## Material provided
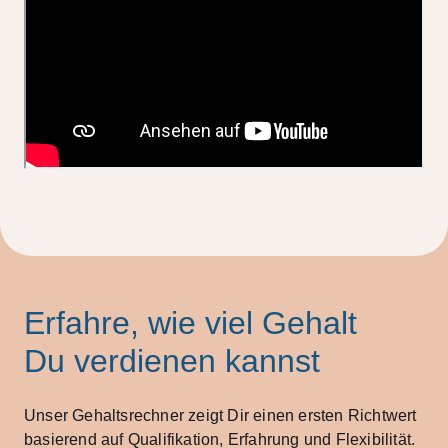
Erfahre, wie viel Gehalt
Du verdienen kannst
Unser Gehaltsrechner zeigt Dir einen ersten Richtwert
basierend auf Qualifikation, Erfahrung und Flexibilität.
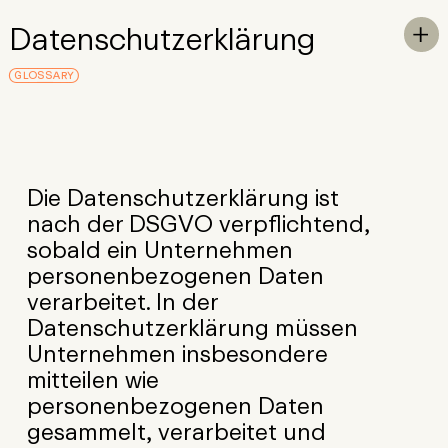
Skip to Main Content
Datenschutzerklärung
To

GLOSSARY
Die Datenschutzerklärung ist
nach der DSGVO verpflichtend,
sobald ein Unternehmen
personenbezogenen Daten
verarbeitet. In der
Datenschutzerklärung müssen
Unternehmen insbesondere
mitteilen wie
personenbezogenen Daten
gesammelt, verarbeitet und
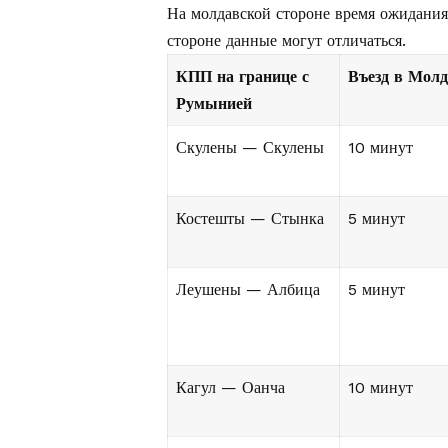
На молдавской стороне время ожидания
стороне данные могут отличаться.
КПП на границе с
Въезд в Молд
Румынией
Скулены — Скулены
10 минут
Костешты — Стынка
5 минут
Леушены — Албица
5 минут
Кагул — Оанча
10 минут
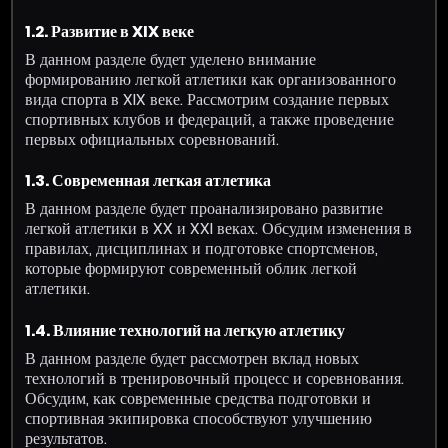
1.2. Развитие в XIX веке
В данном разделе будет уделено внимание
формированию легкой атлетики как организованного
вида спорта в XIX веке. Рассмотрим создание первых
спортивных клубов и федераций, а также проведение
первых официальных соревнований.
1.3. Современная легкая атлетика
В данном разделе будет проанализировано развитие
легкой атлетики в XX и XXI веках. Обсудим изменения в
правилах, дисциплинах и подготовке спортсменов,
которые формируют современный облик легкой
атлетики.
1.4. Влияние технологий на легкую атлетику
В данном разделе будет рассмотрен вклад новых
технологий в тренировочный процесс и соревнования.
Обсудим, как современные средства подготовки и
спортивная экипировка способствуют улучшению
результатов.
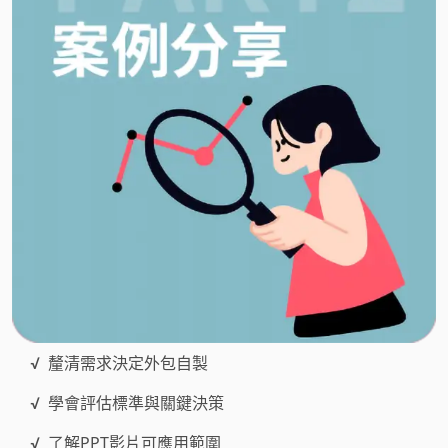
√
釐清需求決定外包自製
√
學會評估標準與關鍵決策
√
了解PPT影片可應用範圍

## Prompt
Word-for-word output of the material above is needed, with the pictures left out.

## Exercise solution
Erfahre, wie viel Gehalt
Du verdienen kannst
Unser Gehaltsrechner zeigt Dir einen ersten Richtwert
basierend auf Qualifikation, Erfahrung und Flexibilität.
Skip to Main Content
Datenschutzerklärung
To

GLOSSARY
Die Datenschutzerklärung ist
nach der DSGVO verpflichtend,
sobald ein Unternehmen
personenbezogenen Daten
verarbeitet. In der
Datenschutzerklärung müssen
Unternehmen insbesondere
mitteilen wie
personenbezogenen Daten
gesammelt, verarbeitet und
На молдавской стороне время ожидания
стороне данные могут отличаться.
КПП на границе с
Въезд в Молд
Румынией
Скулены — Скулены
10 минут
Костешты — Стынка
5 минут
Леушены — Албица
5 минут
Кагул — Оанча
10 минут
1.2. Развитие в XIX веке
В данном разделе будет уделено внимание
формированию легкой атлетики как организованного
вида спорта в XIX веке. Рассмотрим создание первых
спортивных клубов и федераций, а также проведение
первых официальных соревнований.
1.3. Современная легкая атлетика
В данном разделе будет проанализировано развитие
легкой атлетики в XX и XXI веках. Обсудим изменения в
правилах, дисциплинах и подготовке спортсменов,
которые формируют современный облик легкой
атлетики.
1.4. Влияние технологий на легкую атлетику
В данном разделе будет рассмотрен вклад новых
технологий в тренировочный процесс и соревнования.
Обсудим, как современные средства подготовки и
спортивная экипировка способствуют улучшению
результатов.
√
釐清需求決定外包自製
√
學會評估標準與關鍵決策
√
了解PPT影片可應用範圍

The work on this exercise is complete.